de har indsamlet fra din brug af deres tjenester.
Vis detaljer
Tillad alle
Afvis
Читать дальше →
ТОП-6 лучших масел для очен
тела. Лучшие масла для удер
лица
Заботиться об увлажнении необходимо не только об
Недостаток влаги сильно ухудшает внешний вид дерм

________

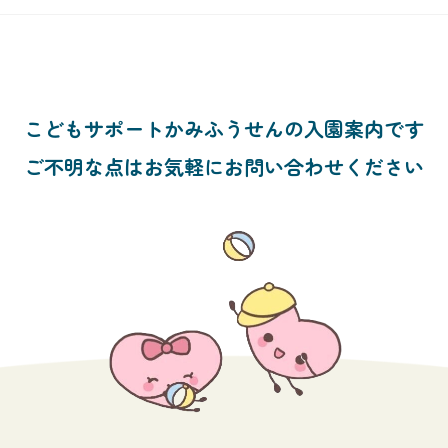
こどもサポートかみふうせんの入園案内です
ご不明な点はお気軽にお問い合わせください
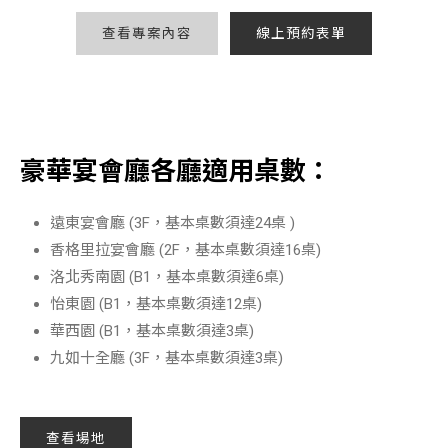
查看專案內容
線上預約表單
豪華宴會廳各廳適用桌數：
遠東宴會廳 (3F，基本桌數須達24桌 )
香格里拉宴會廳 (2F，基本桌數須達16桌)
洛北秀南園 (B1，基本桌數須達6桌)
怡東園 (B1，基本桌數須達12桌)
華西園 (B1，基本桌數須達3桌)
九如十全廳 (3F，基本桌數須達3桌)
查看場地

________

> [WHAT IS BEING ASKED]
Set down again, word for word, the stretch of records from the line with "ТОП-6 лучших масел для очен" to the line with "Недостаток влаги сильно", both of those lines included.

> [WRITTEN SOLUTION]
ТОП-6 лучших масел для очен
тела. Лучшие масла для удер
лица
Заботиться об увлажнении необходимо не только об
Недостаток влаги сильно ухудшает внешний вид дерм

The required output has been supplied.